Nothing outside the range below should be printed. Output exactly the lines from the line with "zakresie 5000-33000RPM." to the line with "los niños se dedicaran al", both included.

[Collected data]
»»

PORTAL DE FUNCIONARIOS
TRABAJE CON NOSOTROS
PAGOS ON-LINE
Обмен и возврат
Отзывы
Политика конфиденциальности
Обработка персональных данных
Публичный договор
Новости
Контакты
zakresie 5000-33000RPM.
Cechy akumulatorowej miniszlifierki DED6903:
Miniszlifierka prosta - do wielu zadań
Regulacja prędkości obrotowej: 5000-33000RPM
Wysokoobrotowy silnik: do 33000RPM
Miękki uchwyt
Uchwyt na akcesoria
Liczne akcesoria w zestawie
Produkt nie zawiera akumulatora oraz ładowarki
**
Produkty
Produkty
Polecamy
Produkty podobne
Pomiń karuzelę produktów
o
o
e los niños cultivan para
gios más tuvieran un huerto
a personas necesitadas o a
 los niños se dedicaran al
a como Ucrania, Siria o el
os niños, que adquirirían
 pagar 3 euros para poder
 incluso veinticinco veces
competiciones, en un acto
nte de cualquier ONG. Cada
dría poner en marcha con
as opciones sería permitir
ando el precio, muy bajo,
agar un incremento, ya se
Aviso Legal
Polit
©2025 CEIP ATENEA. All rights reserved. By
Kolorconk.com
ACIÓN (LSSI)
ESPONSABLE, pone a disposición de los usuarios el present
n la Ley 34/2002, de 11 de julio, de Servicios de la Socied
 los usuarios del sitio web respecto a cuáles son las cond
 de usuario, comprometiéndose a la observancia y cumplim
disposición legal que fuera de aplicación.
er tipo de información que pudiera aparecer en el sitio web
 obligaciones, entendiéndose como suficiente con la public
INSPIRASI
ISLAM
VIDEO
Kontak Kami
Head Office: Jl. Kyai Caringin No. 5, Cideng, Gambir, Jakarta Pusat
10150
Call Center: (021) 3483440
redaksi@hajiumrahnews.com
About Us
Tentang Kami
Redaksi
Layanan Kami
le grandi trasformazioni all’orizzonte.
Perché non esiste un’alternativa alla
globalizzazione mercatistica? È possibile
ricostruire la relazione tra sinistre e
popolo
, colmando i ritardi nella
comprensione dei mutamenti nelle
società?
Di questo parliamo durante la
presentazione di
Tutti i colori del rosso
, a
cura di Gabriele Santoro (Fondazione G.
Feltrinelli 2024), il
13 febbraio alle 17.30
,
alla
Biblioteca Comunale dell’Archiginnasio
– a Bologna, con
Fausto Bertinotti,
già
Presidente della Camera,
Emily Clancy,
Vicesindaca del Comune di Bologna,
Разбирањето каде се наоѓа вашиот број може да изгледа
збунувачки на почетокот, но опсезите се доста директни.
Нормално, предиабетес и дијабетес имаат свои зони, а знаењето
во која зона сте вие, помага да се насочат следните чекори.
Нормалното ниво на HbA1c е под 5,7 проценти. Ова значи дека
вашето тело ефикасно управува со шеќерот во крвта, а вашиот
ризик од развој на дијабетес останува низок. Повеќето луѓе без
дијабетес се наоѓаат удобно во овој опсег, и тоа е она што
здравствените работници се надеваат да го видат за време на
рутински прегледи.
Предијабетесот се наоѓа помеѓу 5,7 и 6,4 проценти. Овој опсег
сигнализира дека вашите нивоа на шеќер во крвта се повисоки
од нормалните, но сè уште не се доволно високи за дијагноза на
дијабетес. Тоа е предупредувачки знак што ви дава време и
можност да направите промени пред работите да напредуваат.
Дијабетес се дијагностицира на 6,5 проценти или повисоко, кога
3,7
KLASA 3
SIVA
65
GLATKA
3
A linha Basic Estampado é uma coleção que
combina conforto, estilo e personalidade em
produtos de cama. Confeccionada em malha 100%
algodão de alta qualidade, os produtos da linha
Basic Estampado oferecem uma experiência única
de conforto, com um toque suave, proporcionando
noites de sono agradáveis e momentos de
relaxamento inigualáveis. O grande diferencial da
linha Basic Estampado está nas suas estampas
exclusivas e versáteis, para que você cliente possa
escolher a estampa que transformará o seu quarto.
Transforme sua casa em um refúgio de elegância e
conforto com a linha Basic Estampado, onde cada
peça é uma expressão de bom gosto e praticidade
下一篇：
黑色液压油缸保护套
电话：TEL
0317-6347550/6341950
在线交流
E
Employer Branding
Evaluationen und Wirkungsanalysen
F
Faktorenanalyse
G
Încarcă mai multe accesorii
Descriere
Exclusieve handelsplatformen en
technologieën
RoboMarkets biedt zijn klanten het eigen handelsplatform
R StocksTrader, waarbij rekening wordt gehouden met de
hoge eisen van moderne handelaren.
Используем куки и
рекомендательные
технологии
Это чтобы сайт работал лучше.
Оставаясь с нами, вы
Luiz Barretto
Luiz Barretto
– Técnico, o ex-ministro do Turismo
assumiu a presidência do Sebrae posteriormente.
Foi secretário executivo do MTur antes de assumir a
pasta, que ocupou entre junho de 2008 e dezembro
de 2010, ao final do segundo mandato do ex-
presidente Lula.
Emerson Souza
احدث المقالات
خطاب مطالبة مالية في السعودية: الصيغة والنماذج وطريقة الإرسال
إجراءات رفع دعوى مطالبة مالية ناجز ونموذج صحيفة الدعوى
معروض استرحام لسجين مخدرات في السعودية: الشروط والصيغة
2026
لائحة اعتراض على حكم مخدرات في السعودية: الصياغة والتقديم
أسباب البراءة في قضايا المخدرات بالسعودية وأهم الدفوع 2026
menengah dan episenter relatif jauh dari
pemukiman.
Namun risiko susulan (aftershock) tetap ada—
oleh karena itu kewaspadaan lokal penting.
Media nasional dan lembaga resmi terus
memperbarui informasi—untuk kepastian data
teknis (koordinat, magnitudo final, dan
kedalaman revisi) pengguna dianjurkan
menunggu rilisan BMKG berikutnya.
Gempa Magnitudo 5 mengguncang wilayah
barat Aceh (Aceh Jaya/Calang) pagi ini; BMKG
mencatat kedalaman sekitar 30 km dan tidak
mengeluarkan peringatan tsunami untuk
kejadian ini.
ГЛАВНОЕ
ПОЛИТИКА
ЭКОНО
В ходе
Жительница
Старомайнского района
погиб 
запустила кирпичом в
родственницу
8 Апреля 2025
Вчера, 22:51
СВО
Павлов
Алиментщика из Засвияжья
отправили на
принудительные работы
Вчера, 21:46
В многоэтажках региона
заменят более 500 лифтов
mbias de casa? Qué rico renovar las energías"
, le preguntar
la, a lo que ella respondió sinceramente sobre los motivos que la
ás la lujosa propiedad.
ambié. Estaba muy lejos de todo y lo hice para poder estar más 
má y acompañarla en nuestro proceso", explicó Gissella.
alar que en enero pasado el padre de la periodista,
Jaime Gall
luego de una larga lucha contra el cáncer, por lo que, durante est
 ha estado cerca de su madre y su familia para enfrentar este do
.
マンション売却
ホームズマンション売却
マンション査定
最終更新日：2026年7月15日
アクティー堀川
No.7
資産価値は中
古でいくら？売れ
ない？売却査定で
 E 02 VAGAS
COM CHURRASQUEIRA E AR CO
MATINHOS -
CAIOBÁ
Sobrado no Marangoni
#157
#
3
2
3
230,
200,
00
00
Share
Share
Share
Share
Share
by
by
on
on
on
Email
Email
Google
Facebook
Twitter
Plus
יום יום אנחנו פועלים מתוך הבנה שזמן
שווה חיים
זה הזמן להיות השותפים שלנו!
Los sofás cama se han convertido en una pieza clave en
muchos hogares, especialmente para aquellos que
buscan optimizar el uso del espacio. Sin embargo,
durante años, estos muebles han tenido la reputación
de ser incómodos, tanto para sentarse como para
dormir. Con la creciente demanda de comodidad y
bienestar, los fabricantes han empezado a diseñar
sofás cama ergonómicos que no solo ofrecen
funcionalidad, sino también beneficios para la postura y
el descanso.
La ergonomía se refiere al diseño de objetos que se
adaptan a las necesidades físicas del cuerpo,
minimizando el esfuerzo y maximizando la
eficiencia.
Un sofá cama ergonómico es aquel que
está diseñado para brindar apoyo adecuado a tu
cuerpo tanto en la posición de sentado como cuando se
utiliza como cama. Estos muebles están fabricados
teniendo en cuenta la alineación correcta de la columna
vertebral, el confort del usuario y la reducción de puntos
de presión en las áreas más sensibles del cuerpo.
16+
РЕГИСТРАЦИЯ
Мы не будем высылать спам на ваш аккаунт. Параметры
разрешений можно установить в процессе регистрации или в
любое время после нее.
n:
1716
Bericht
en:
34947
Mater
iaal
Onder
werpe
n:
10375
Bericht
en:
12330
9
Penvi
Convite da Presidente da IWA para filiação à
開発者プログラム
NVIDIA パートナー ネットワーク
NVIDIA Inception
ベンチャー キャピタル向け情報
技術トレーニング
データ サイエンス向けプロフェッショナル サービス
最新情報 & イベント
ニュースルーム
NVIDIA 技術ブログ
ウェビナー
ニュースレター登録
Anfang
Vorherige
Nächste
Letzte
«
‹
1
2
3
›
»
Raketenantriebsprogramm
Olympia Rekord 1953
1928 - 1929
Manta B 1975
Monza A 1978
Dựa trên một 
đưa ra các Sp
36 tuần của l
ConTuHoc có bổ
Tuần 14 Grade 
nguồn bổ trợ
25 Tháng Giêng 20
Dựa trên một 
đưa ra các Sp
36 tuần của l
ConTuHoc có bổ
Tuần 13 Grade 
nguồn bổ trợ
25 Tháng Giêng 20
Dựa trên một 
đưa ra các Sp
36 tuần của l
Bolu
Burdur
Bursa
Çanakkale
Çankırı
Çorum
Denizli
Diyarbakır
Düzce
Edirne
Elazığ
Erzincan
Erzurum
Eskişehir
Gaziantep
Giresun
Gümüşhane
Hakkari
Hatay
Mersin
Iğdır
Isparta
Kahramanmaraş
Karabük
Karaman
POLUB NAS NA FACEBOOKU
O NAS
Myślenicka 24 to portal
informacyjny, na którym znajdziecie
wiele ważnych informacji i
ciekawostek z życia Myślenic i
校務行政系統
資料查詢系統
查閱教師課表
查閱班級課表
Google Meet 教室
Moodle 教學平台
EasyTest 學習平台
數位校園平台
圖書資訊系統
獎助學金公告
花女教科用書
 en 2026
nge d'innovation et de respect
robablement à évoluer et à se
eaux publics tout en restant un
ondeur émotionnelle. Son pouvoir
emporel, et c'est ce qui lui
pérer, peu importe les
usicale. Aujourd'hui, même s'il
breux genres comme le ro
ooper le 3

««

> TASK OUTPUT:
zakresie 5000-33000RPM.
Cechy akumulatorowej miniszlifierki DED6903:
Miniszlifierka prosta - do wielu zadań
Regulacja prędkości obrotowej: 5000-33000RPM
Wysokoobrotowy silnik: do 33000RPM
Miękki uchwyt
Uchwyt na akcesoria
Liczne akcesoria w zestawie
Produkt nie zawiera akumulatora oraz ładowarki
**
Produkty
Produkty
Polecamy
Produkty podobne
Pomiń karuzelę produktów
o
o
e los niños cultivan para
gios más tuvieran un huerto
a personas necesitadas o a
 los niños se dedicaran al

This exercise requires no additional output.